[Stored data]
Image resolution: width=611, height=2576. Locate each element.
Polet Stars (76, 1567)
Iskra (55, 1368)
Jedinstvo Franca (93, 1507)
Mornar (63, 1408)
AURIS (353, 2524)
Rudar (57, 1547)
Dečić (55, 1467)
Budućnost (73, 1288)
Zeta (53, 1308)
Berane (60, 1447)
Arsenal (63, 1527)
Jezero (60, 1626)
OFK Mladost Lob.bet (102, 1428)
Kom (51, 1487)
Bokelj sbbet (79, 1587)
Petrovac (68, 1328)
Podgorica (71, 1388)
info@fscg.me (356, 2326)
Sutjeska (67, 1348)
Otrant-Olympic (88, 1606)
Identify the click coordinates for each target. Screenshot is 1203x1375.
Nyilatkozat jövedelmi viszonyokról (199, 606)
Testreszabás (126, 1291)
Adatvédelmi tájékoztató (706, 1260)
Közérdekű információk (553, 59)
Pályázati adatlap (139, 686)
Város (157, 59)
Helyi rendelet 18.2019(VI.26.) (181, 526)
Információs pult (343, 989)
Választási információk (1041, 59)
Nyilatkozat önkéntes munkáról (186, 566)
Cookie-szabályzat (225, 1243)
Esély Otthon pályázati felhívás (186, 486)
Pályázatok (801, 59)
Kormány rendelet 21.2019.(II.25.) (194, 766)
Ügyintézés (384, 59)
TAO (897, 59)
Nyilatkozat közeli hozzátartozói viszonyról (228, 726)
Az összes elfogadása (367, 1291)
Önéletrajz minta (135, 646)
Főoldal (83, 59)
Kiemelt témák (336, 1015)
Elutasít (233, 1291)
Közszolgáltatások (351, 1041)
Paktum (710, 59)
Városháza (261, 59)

[PROBLEM DETAILS]
Look back at the data above. Transcribe exactly the lines starting at the line that contains "Iskra (55, 1368)" and ending at the line that contains "Otrant-Olympic (88, 1606)".

[THE ANSWER]
Iskra (55, 1368)
Jedinstvo Franca (93, 1507)
Mornar (63, 1408)
AURIS (353, 2524)
Rudar (57, 1547)
Dečić (55, 1467)
Budućnost (73, 1288)
Zeta (53, 1308)
Berane (60, 1447)
Arsenal (63, 1527)
Jezero (60, 1626)
OFK Mladost Lob.bet (102, 1428)
Kom (51, 1487)
Bokelj sbbet (79, 1587)
Petrovac (68, 1328)
Podgorica (71, 1388)
info@fscg.me (356, 2326)
Sutjeska (67, 1348)
Otrant-Olympic (88, 1606)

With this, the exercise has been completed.